- _Brief_
The records that follow must be reproduced in full, with every picture excluded.

:: Supplied material ::

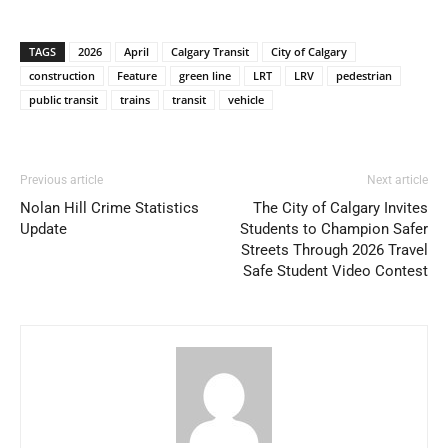
TAGS
2026
April
Calgary Transit
City of Calgary
construction
Feature
green line
LRT
LRV
pedestrian
public transit
trains
transit
vehicle
Previous article
Next article
Nolan Hill Crime Statistics
The City of Calgary Invites
Update
Students to Champion Safer
Streets Through 2026 Travel
Safe Student Video Contest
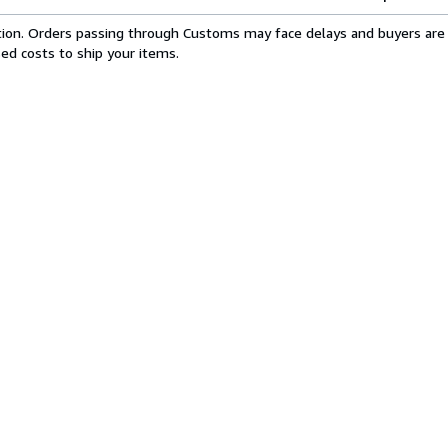
cation. Orders passing through Customs may face delays and buyers are 
sed costs to ship your items.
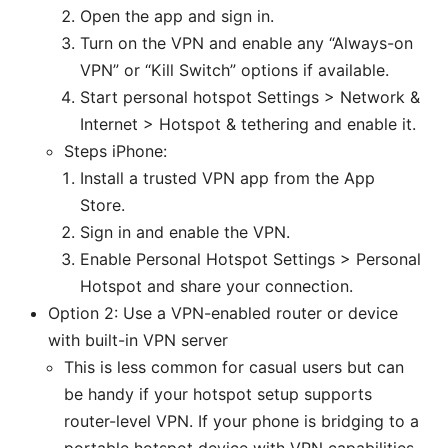
Open the app and sign in.
Turn on the VPN and enable any “Always-on
VPN” or “Kill Switch” options if available.
Start personal hotspot Settings > Network &
Internet > Hotspot & tethering and enable it.
Steps iPhone:
Install a trusted VPN app from the App
Store.
Sign in and enable the VPN.
Enable Personal Hotspot Settings > Personal
Hotspot and share your connection.
Option 2: Use a VPN-enabled router or device
with built-in VPN server
This is less common for casual users but can
be handy if your hotspot setup supports
router-level VPN. If your phone is bridging to a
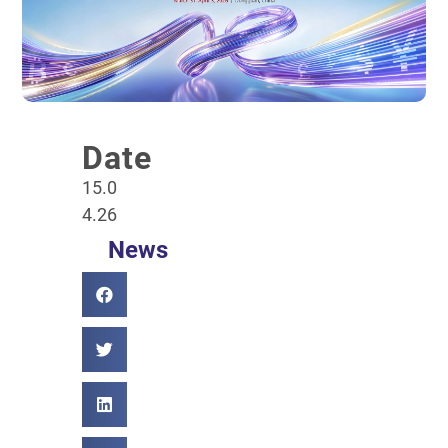
Date
15.0
4.26
News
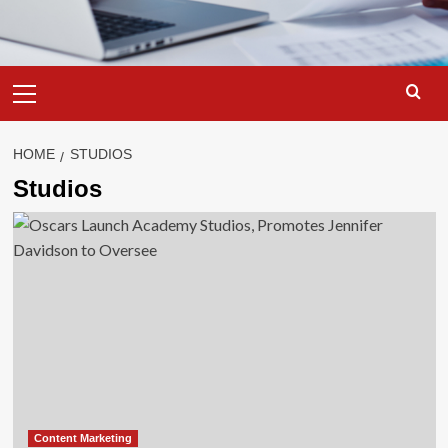
Primary
Menu
HOME
STUDIOS
Studios
Content Marketing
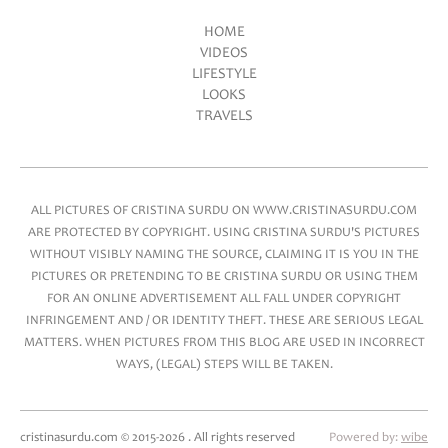
HOME
VIDEOS
Main menu
LIFESTYLE
LOOKS
TRAVELS
ALL PICTURES OF CRISTINA SURDU ON WWW.CRISTINASURDU.COM
ARE PROTECTED BY COPYRIGHT. USING CRISTINA SURDU'S PICTURES
WITHOUT VISIBLY NAMING THE SOURCE, CLAIMING IT IS YOU IN THE
PICTURES OR PRETENDING TO BE CRISTINA SURDU OR USING THEM
FOR AN ONLINE ADVERTISEMENT ALL FALL UNDER COPYRIGHT
INFRINGEMENT AND / OR IDENTITY THEFT. THESE ARE SERIOUS LEGAL
MATTERS. WHEN PICTURES FROM THIS BLOG ARE USED IN INCORRECT
WAYS, (LEGAL) STEPS WILL BE TAKEN.
cristinasurdu.com © 2015-2026 . All rights reserved
Powered by:
wibe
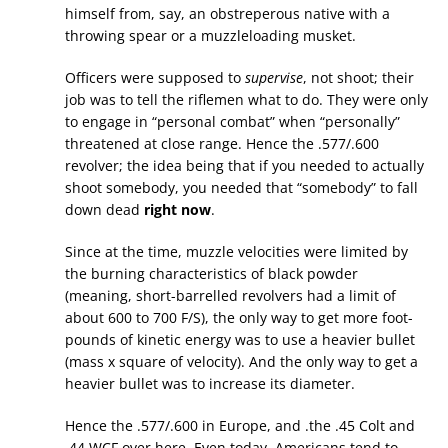
himself from, say, an obstreperous native with a
throwing spear or a muzzleloading musket.
Officers were supposed to
supervise
, not shoot; their
job was to tell the riflemen what to do. They were only
to engage in “personal combat” when “personally”
threatened at close range. Hence the .577/.600
revolver; the idea being that if you needed to actually
shoot somebody, you needed that “somebody” to fall
down dead
right now
.
Since at the time, muzzle velocities were limited by
the burning characteristics of black powder
(meaning, short-barrelled revolvers had a limit of
about 600 to 700 F/S), the only way to get more foot-
pounds of kinetic energy was to use a heavier bullet
(mass x square of velocity). And the only way to get a
heavier bullet was to increase its diameter.
Hence the .577/.600 in Europe, and .the .45 Colt and
.44 WCF over here. Even today, Americans tend to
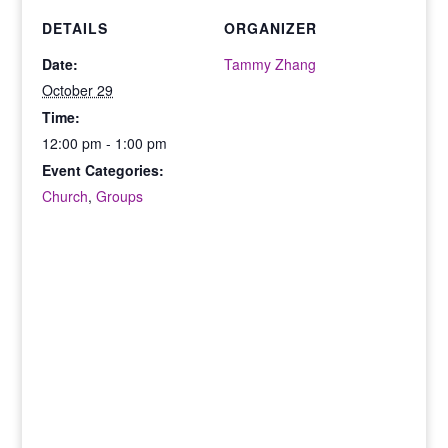
DETAILS
ORGANIZER
Date:
Tammy Zhang
October 29
Time:
12:00 pm - 1:00 pm
Event Categories:
Church
,
Groups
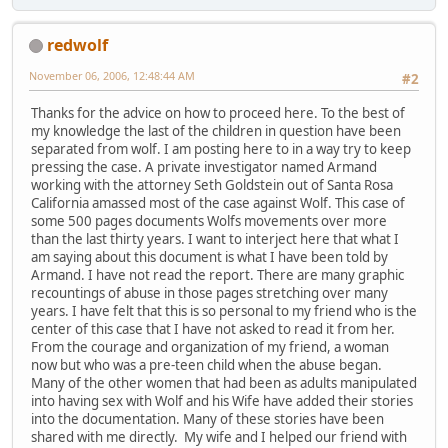
redwolf
November 06, 2006, 12:48:44 AM
#2
Thanks for the advice on how to proceed here. To the best of
my knowledge the last of the children in question have been
separated from wolf. I am posting here to in a way try to keep
pressing the case. A private investigator named Armand
working with the attorney Seth Goldstein out of Santa Rosa
California amassed most of the case against Wolf. This case of
some 500 pages documents Wolfs movements over more
than the last thirty years. I want to interject here that what I
am saying about this document is what I have been told by
Armand. I have not read the report. There are many graphic
recountings of abuse in those pages stretching over many
years. I have felt that this is so personal to my friend who is the
center of this case that I have not asked to read it from her.
From the courage and organization of my friend, a woman
now but who was a pre-teen child when the abuse began.
Many of the other women that had been as adults manipulated
into having sex with Wolf and his Wife have added their stories
into the documentation. Many of these stories have been
shared with me directly. My wife and I helped our friend with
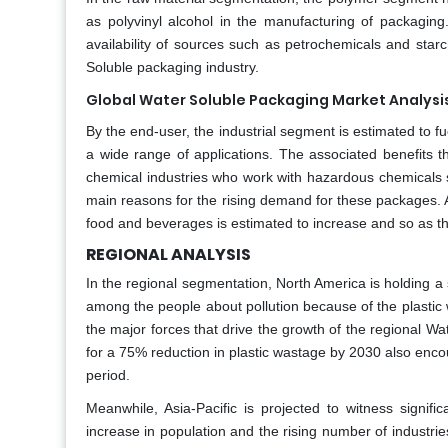
as polyvinyl alcohol in the manufacturing of packagin
availability of sources such as petrochemicals and star
Soluble packaging industry.
Global Water Soluble Packaging Market Analysi
By the end-user, the industrial segment is estimated to f
a wide range of applications. The associated benefits t
chemical industries who work with hazardous chemicals s
main reasons for the rising demand for these packages. A
food and beverages is estimated to increase and so as t
REGIONAL ANALYSIS
In the regional segmentation, North America is holding a
among the people about pollution because of the plastic
the major forces that drive the growth of the regional Wa
for a 75% reduction in plastic wastage by 2030 also enc
period.
Meanwhile, Asia-Pacific is projected to witness signi
increase in population and the rising number of industrie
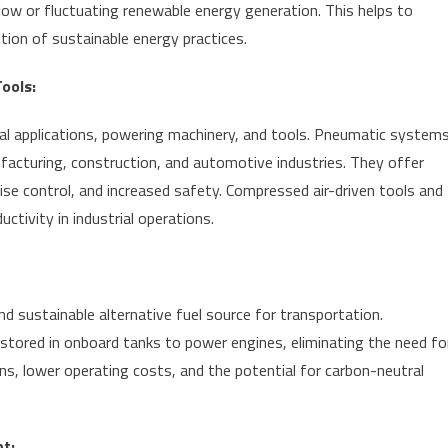
low or fluctuating renewable energy generation. This helps to
tion of sustainable energy practices.
ools:
rial applications, powering machinery, and tools. Pneumatic system
facturing, construction, and automotive industries. They offer
se control, and increased safety. Compressed air-driven tools and
ctivity in industrial operations.
d sustainable alternative fuel source for transportation.
 stored in onboard tanks to power engines, eliminating the need fo
ns, lower operating costs, and the potential for carbon-neutral
t:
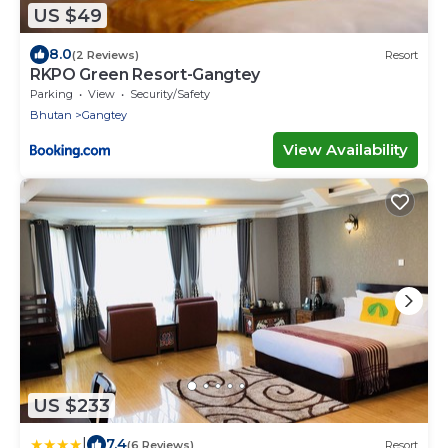
US $49
8.0
(2 Reviews)
Resort
RKPO Green Resort-Gangtey
Parking
View
Security/Safety
Bhutan
Gangtey
View Availability
US $233
|
7.4
(6 Reviews)
Resort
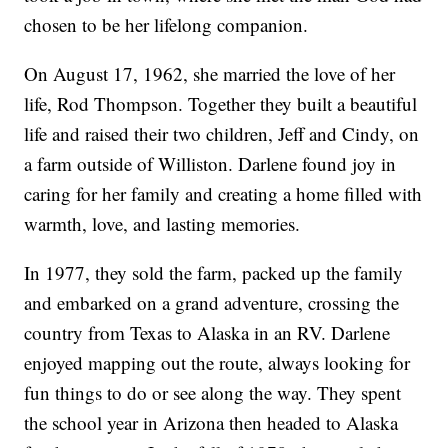
chosen to be her lifelong companion.
On August 17, 1962, she married the love of her
life, Rod Thompson. Together they built a beautiful
life and raised their two children, Jeff and Cindy, on
a farm outside of Williston. Darlene found joy in
caring for her family and creating a home filled with
warmth, love, and lasting memories.
In 1977, they sold the farm, packed up the family
and embarked on a grand adventure, crossing the
country from Texas to Alaska in an RV. Darlene
enjoyed mapping out the route, always looking for
fun things to do or see along the way. They spent
the school year in Arizona then headed to Alaska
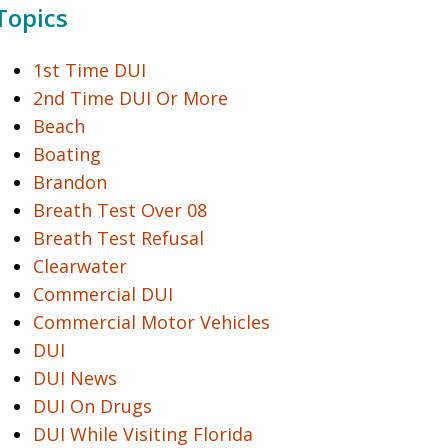
Topics
1st Time DUI
2nd Time DUI Or More
Beach
Boating
Brandon
Breath Test Over 08
Breath Test Refusal
Clearwater
Commercial DUI
Commercial Motor Vehicles
DUI
DUI News
DUI On Drugs
DUI While Visiting Florida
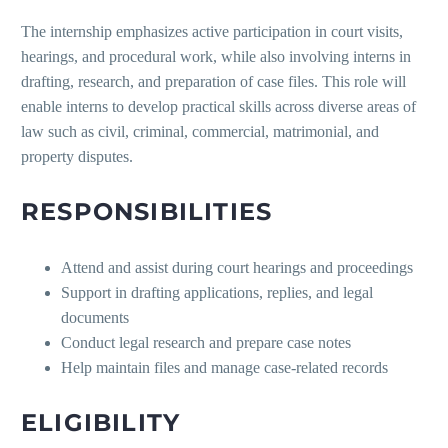
The internship emphasizes active participation in court visits,
hearings, and procedural work, while also involving interns in
drafting, research, and preparation of case files. This role will
enable interns to develop practical skills across diverse areas of
law such as civil, criminal, commercial, matrimonial, and
property disputes.
RESPONSIBILITIES
Attend and assist during court hearings and proceedings
Support in drafting applications, replies, and legal
documents
Conduct legal research and prepare case notes
Help maintain files and manage case-related records
ELIGIBILITY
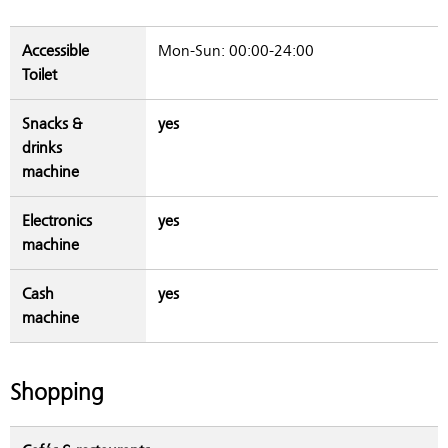
Accessible
Mon-Sun: 00:00-24:00
Toilet
Snacks &
yes
drinks
machine
Electronics
yes
machine
Cash
yes
machine
Shopping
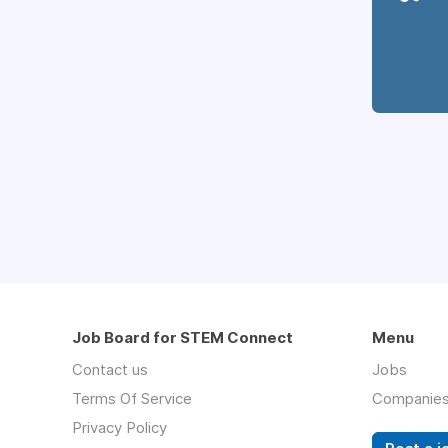
Job Board for STEM Connect
Menu
Contact us
Jobs
Terms Of Service
Companie
Privacy Policy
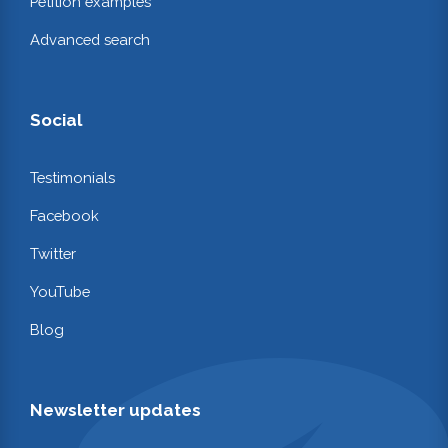
Petition examples
Advanced search
Social
Testimonials
Facebook
Twitter
YouTube
Blog
Newsletter updates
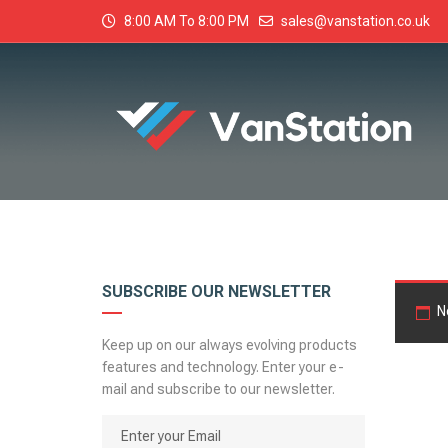
8:00 AM To 8:00 PM
sales@vanstation.co.uk
SUBSCRIBE OUR NEWSLETTER
N
Keep up on our always evolving products
features and technology. Enter your e-
mail and subscribe to our newsletter.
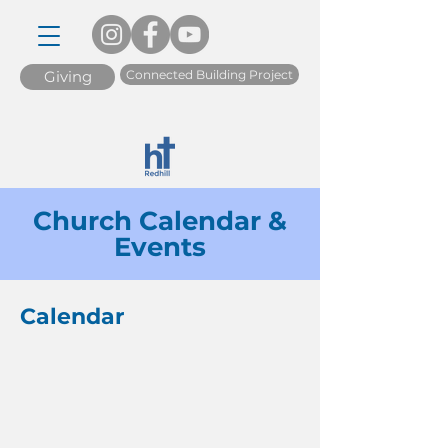
Connected Building Project
Giving
Church Calendar &
Events
Calendar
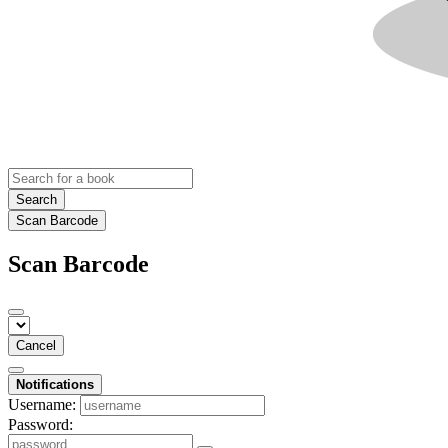
Search
Scan Barcode
Scan Barcode
Cancel
Notifications
Username:
Password:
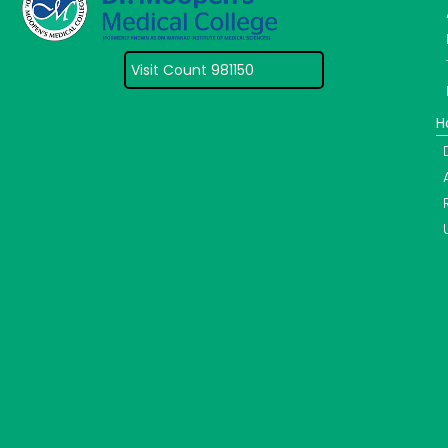
Visit Count 981150
H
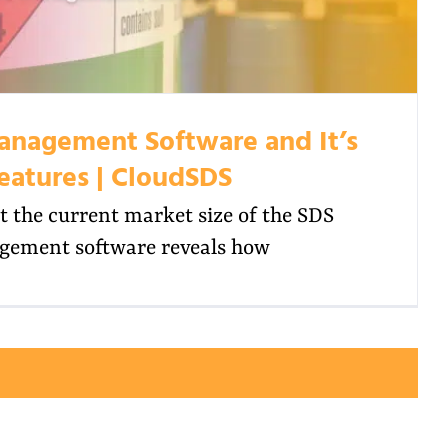
anagement Software and It’s
eatures | CloudSDS
t the current market size of the SDS
ement software reveals how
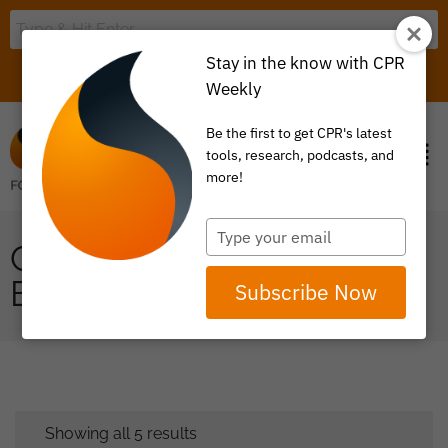
Stay in the know with CPR
LOGIN
ITEM 0
Weekly
Be the first to get CPR's latest
tools, research, podcasts, and
more!
Type
CENTERS OF
your
email
EXCELLENCE
Subscribe Now
Showing all 5 results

:::

- _Solution for this exercise_
TAGS
2026
April
Calgary Transit
City of Calgary
construction
Feature
green line
LRT
LRV
pedestrian
public transit
trains
transit
vehicle
Previous article
Next article
Nolan Hill Crime Statistics
The City of Calgary Invites
Update
Students to Champion Safer
Streets Through 2026 Travel
Safe Student Video Contest
cation. Orders passing through Customs may face delays and buyers are 
sed costs to ship your items.
Open the app and sign in.
Turn on the VPN and enable any “Always-on
VPN” or “Kill Switch” options if available.
Start personal hotspot Settings > Network &
Internet > Hotspot & tethering and enable it.
Steps iPhone:
Install a trusted VPN app from the App
Store.
Sign in and enable the VPN.
Enable Personal Hotspot Settings > Personal
Hotspot and share your connection.
Option 2: Use a VPN-enabled router or device
with built-in VPN server
This is less common for casual users but can
be handy if your hotspot setup supports
router-level VPN. If your phone is bridging to a
Date
15.0
4.26
News
Primary
Menu
HOME
STUDIOS
Studios
Content Marketing
HOME
VIDEOS
Main menu
LIFESTYLE
LOOKS
TRAVELS
ALL PICTURES OF CRISTINA SURDU ON WWW.CRISTINASURDU.COM
ARE PROTECTED BY COPYRIGHT. USING CRISTINA SURDU'S PICTURES
WITHOUT VISIBLY NAMING THE SOURCE, CLAIMING IT IS YOU IN THE
PICTURES OR PRETENDING TO BE CRISTINA SURDU OR USING THEM
FOR AN ONLINE ADVERTISEMENT ALL FALL UNDER COPYRIGHT
INFRINGEMENT AND / OR IDENTITY THEFT. THESE ARE SERIOUS LEGAL
MATTERS. WHEN PICTURES FROM THIS BLOG ARE USED IN INCORRECT
WAYS, (LEGAL) STEPS WILL BE TAKEN.
cristinasurdu.com © 2015-2026 . All rights reserved
Powered by:
wibe
himself from, say, an obstreperous native with a
throwing spear or a muzzleloading musket.
Officers were supposed to
supervise
, not shoot; their
job was to tell the riflemen what to do. They were only
to engage in “personal combat” when “personally”
threatened at close range. Hence the .577/.600
revolver; the idea being that if you needed to actually
shoot somebody, you needed that “somebody” to fall
down dead
right now
.
Since at the time, muzzle velocities were limited by
the burning characteristics of black powder
(meaning, short-barrelled revolvers had a limit of
about 600 to 700 F/S), the only way to get more foot-
pounds of kinetic energy was to use a heavier bullet
(mass x square of velocity). And the only way to get a
heavier bullet was to increase its diameter.
Hence the .577/.600 in Europe, and .the .45 Colt and
.44 WCF over here. Even today, Americans tend to
DETAILS
ORGANIZER
Date:
Tammy Zhang
October 29
Time:
12:00 pm - 1:00 pm
Event Categories:
Church
,
Groups
redwolf
November 06, 2006, 12:48:44 AM
#2
Thanks for the advice on how to proceed here. To the best of
my knowledge the last of the children in question have been
separated from wolf. I am posting here to in a way try to keep
pressing the case. A private investigator named Armand
working with the attorney Seth Goldstein out of Santa Rosa
California amassed most of the case against Wolf. This case of
some 500 pages documents Wolfs movements over more
than the last thirty years. I want to interject here that what I
am saying about this document is what I have been told by
Armand. I have not read the report. There are many graphic
recountings of abuse in those pages stretching over many
years. I have felt that this is so personal to my friend who is the
center of this case that I have not asked to read it from her.
From the courage and organization of my friend, a woman
now but who was a pre-teen child when the abuse began.
Many of the other women that had been as adults manipulated
into having sex with Wolf and his Wife have added their stories
into the documentation. Many of these stories have been
shared with me directly. My wife and I helped our friend with
as polyvinyl alcohol in the manufacturing of packagin
availability of sources such as petrochemicals and star
Soluble packaging industry.
Global Water Soluble Packaging Market Analysi
By the end-user, the industrial segment is estimated to f
a wide range of applications. The associated benefits t
chemical industries who work with hazardous chemicals s
main reasons for the rising demand for these packages. A
food and beverages is estimated to increase and so as t
REGIONAL ANALYSIS
In the regional segmentation, North America is holding a
among the people about pollution because of the plastic
the major forces that drive the growth of the regional Wa
for a 75% reduction in plastic wastage by 2030 also enc
period.
Meanwhile, Asia-Pacific is projected to witness signi
increase in population and the rising number of industrie
low or fluctuating renewable energy generation. This helps to
tion of sustainable energy practices.
ools:
rial applications, powering machinery, and tools. Pneumatic system
facturing, construction, and automotive industries. They offer
se control, and increased safety. Compressed air-driven tools and
ctivity in industrial operations.
d sustainable alternative fuel source for transportation.
 stored in onboard tanks to power engines, eliminating the need fo
ns, lower operating costs, and the potential for carbon-neutral
t:
US $49
8.0
(2 Reviews)
Resort
RKPO Green Resort-Gangtey
Parking
View
Security/Safety
Bhutan
Gangtey
View Availability
US $233
|
7.4
(6 Reviews)
Resort
chosen to be her lifelong companion.
On August 17, 1962, she married the love of her
life, Rod Thompson. Together they built a beautiful
life and raised their two children, Jeff and Cindy, on
a farm outside of Williston. Darlene found joy in
caring for her family and creating a home filled with
warmth, love, and lasting memories.
In 1977, they sold the farm, packed up the family
and embarked on a grand adventure, crossing the
country from Texas to Alaska in an RV. Darlene
enjoyed mapping out the route, always looking for
fun things to do or see along the way. They spent
the school year in Arizona then headed to Alaska
Topics
1st Time DUI
2nd Time DUI Or More
Beach
Boating
Brandon
Breath Test Over 08
Breath Test Refusal
Clearwater
Commercial DUI
Commercial Motor Vehicles
DUI
DUI News
DUI On Drugs
DUI While Visiting Florida
The internship emphasizes active participation in court visits,
hearings, and procedural work, while also involving interns in
drafting, research, and preparation of case files. This role will
enable interns to develop practical skills across diverse areas of
law such as civil, criminal, commercial, matrimonial, and
property disputes.
RESPONSIBILITIES
Attend and assist during court hearings and proceedings
Support in drafting applications, replies, and legal
documents
Conduct legal research and prepare case notes
Help maintain files and manage case-related records
ELIGIBILITY
Accessible
Mon-Sun: 00:00-24:00
Toilet
Snacks &
yes
drinks
machine
Electronics
yes
machine
Cash
yes
machine
Shopping
Job Board for STEM Connect
Menu
Contact us
Jobs
Terms Of Service
Companie
Privacy Policy
Petition examples
Advanced search
Social
Testimonials
Facebook
Twitter
YouTube
Blog
Newsletter updates
8:00 AM To 8:00 PM
sales@vanstation.co.uk
SUBSCRIBE OUR NEWSLETTER
N
Keep up on our always evolving products
features and technology. Enter your e-
mail and subscribe to our newsletter.
Connected Building Project
Giving
Church Calendar &
Events
Calendar
Search
Scan Barcode
Scan Barcode
Cancel
Notifications
Username:
Password:
Visit Count 981150
H
anagement Software and It’s
eatures | CloudSDS
t the current market size of the SDS
ement software reveals how
Stay in the know with CPR
LOGIN
ITEM 0
Weekly
Be the first to get CPR's latest
tools, research, podcasts, and
more!
Type
CENTERS OF
your
email
EXCELLENCE
Subscribe Now
Showing all 5 results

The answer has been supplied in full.